Photograph by Carla Spencer

Barney Nelson

Barney Nelson was born into a cattle-raising family in Iowa. “My grandmother owned the land I grew up on,” says the author of “ Cowgirl Up ”. “After my grandfather died, she paid off the last of the mortgage by chopping corn into disks to feed cattle—all winter, by herself, with a machete.” After the family sold the farm, Nelson never got over losing her rural lifestyle, so for college she attended Alpine’s Sul Ross State University, where now, some forty years later, she is a professor in the English department. She has lived on Texas ranches for twenty years, written all manner of livestock journalism, and run a cattle operation. “I never got far away from my roots,” says Nelson.


LeAnn Mueller

LeAnn Mueller

In a week of photographing cowgirls of all stripes—from ranchers to ropers, from ages 2 to 79, from Alpine natives to Perrin transplants—LeAnn Mueller, who shot this month’s cover story, was struck by the traits her sixteen subjects shared: friendliness and humility. “And they all work so hard,” adds the Taylor native, who just moved back to Austin from California. Mueller does not know of any cowgirls in her genealogy (her family’s fame lies in barbecue), but she did get to see a buffalo for the first time on a ranch outside Marathon. “It charged the car,” she recalls. “I had to cross my fingers it wouldn’t make contact.”

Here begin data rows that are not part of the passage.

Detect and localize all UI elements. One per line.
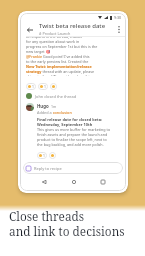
button[interactable]: Reply to recipe	[23, 162, 123, 174]
button[interactable]: More options	[113, 24, 124, 35]
button[interactable]: 1	[26, 83, 36, 90]
staticText: 9:30	[114, 15, 122, 20]
button[interactable]: Home	[68, 176, 79, 187]
staticText: # Product Launch	[39, 31, 71, 36]
staticText: This gives us more buffer for marketing …	[37, 127, 111, 147]
staticText: 1	[44, 84, 46, 89]
staticText: Hugo	[37, 103, 49, 109]
staticText: no rush to respond in the thread, thanks…	[26, 36, 98, 76]
staticText: Added a conclusion	[37, 110, 72, 115]
staticText: 1	[43, 153, 45, 158]
staticText: 1m	[51, 104, 57, 109]
staticText: John closed the thread	[35, 94, 77, 99]
button[interactable]: 1	[37, 152, 47, 159]
button[interactable]: Recents	[97, 176, 108, 187]
button[interactable]: 1	[38, 83, 48, 90]
button[interactable]: Back	[23, 23, 36, 36]
staticText: Close threads and link to decisions	[9, 208, 125, 240]
staticText: 1	[32, 84, 34, 89]
button[interactable]	[49, 152, 56, 159]
button[interactable]	[50, 83, 57, 90]
staticText: Final release date for closed beta: Wedn…	[37, 117, 103, 127]
staticText: Twist beta release date	[39, 22, 106, 30]
button[interactable]: Back	[38, 176, 49, 187]
staticText: Reply to recipe	[34, 166, 62, 171]
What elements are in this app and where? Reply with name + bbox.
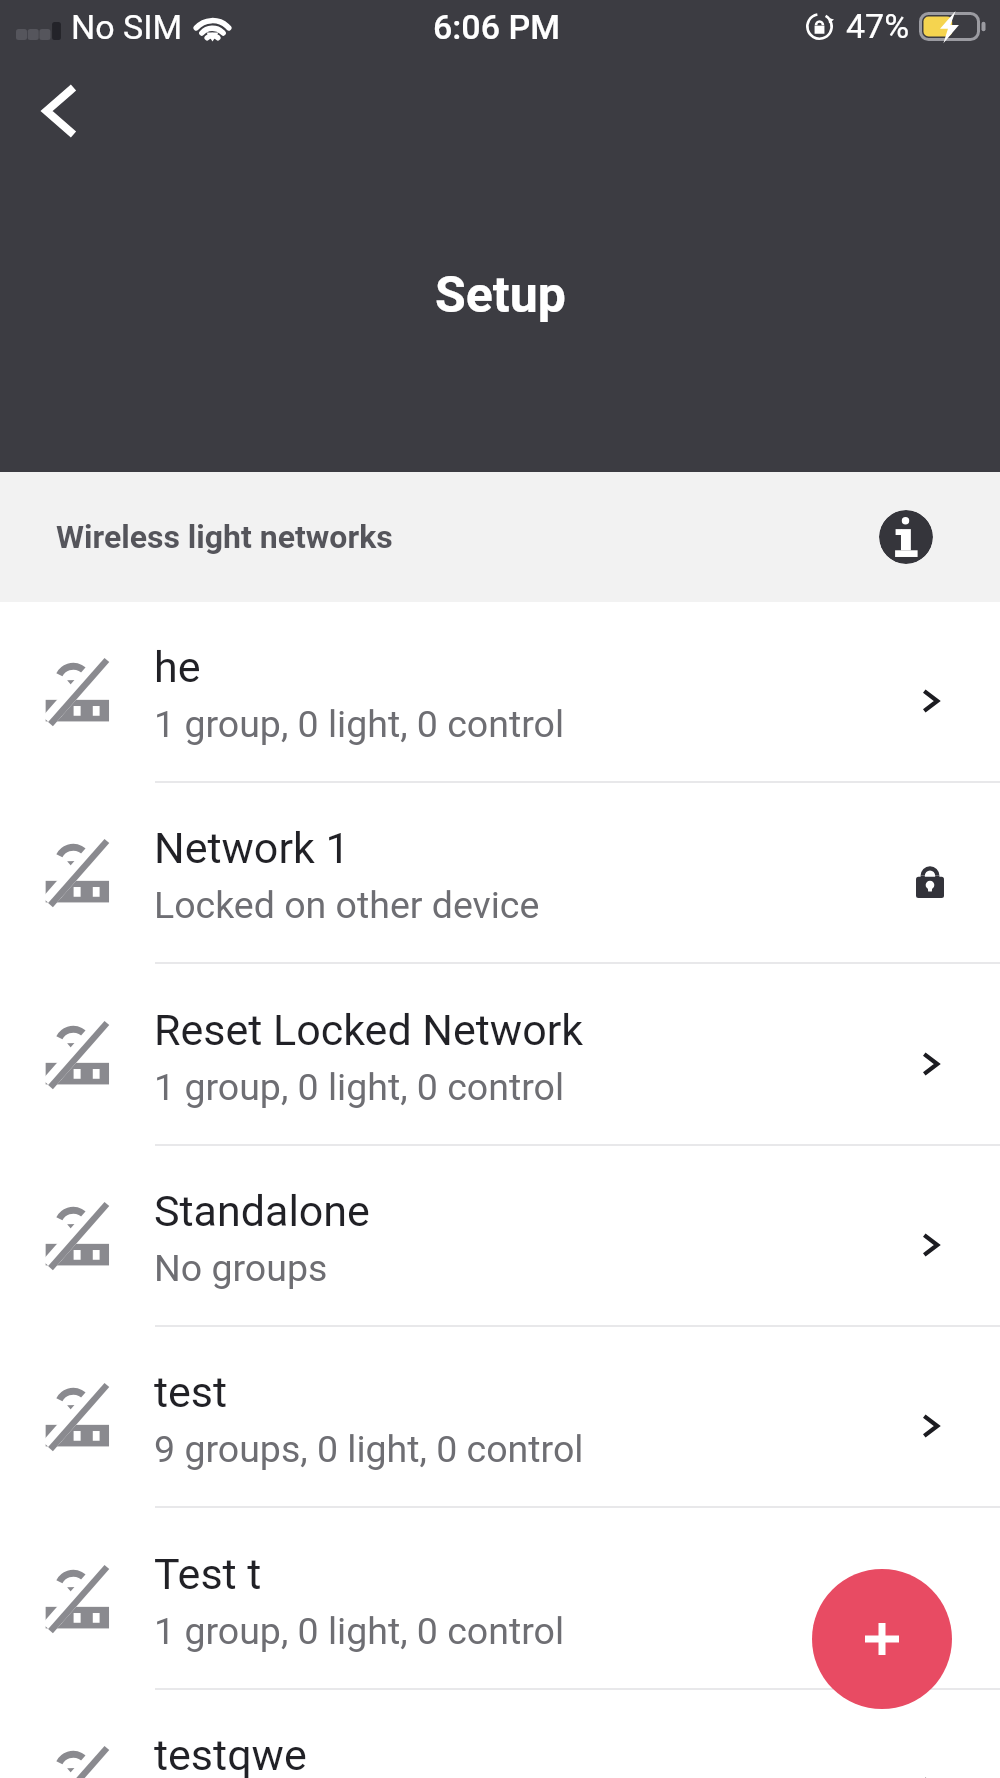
button[interactable]: Back bbox=[13, 66, 103, 156]
staticText: No groups bbox=[154, 1246, 328, 1290]
button[interactable]: Test t bbox=[0, 1509, 1000, 1690]
staticText: Test t bbox=[154, 1549, 262, 1599]
other: Open bbox=[917, 1595, 943, 1621]
staticText: Wireless light networks bbox=[56, 518, 393, 556]
staticText: No SIM bbox=[71, 7, 183, 47]
button[interactable]: testqwe bbox=[0, 1690, 1000, 1778]
staticText: Setup bbox=[435, 266, 566, 325]
button[interactable]: Add network bbox=[812, 1569, 952, 1709]
staticText: 47% bbox=[846, 6, 910, 46]
staticText: 1 group, 0 light, 0 control bbox=[154, 1609, 565, 1653]
other: Locked bbox=[916, 865, 944, 898]
staticText: Locked on other device bbox=[154, 883, 540, 927]
other: Open bbox=[917, 1413, 943, 1439]
staticText: 1 group, 0 light, 0 control bbox=[154, 1065, 565, 1109]
staticText: 9 groups, 0 light, 0 control bbox=[154, 1427, 584, 1471]
staticText: 1 group, 0 light, 0 control bbox=[154, 702, 565, 746]
button[interactable]: Standalone bbox=[0, 1146, 1000, 1327]
staticText: test bbox=[154, 1367, 228, 1417]
other: Open bbox=[917, 1776, 943, 1778]
staticText: Standalone bbox=[154, 1186, 370, 1236]
staticText: Reset Locked Network bbox=[154, 1005, 584, 1055]
button[interactable]: he bbox=[0, 602, 1000, 783]
staticText: 6:06 PM bbox=[433, 7, 560, 47]
button[interactable]: Network 1 bbox=[0, 783, 1000, 964]
staticText: he bbox=[154, 642, 201, 692]
button[interactable]: Information bbox=[879, 510, 933, 564]
staticText: Network 1 bbox=[154, 823, 350, 873]
button[interactable]: test bbox=[0, 1327, 1000, 1508]
staticText: testqwe bbox=[154, 1730, 307, 1778]
other: Open bbox=[917, 688, 943, 714]
other: Open bbox=[917, 1232, 943, 1258]
other: Open bbox=[917, 1051, 943, 1077]
button[interactable]: Reset Locked Network bbox=[0, 965, 1000, 1146]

Kate Galbraith and Asher Price

Kate Galbraith and Asher Price

I just love the Panhandle,” says Texas Tribune reporter Kate Galbraith of one place she visited to learn about wind power (“ A Mighty Wind ,” page 104). “It’s got a rich history, from the last redoubt of the Comanches to Woody Guthrie.” Her co-author, Austin American-Statesman staffer Asher Price, had a similar reaction to the remotest corners of Texas: “There is nowhere less like New York City, where I grew up. But in places like Sweetwater, wind turbines are skyscrapers. On long drives I found  relief in the vertical lines breaking up the landscape.”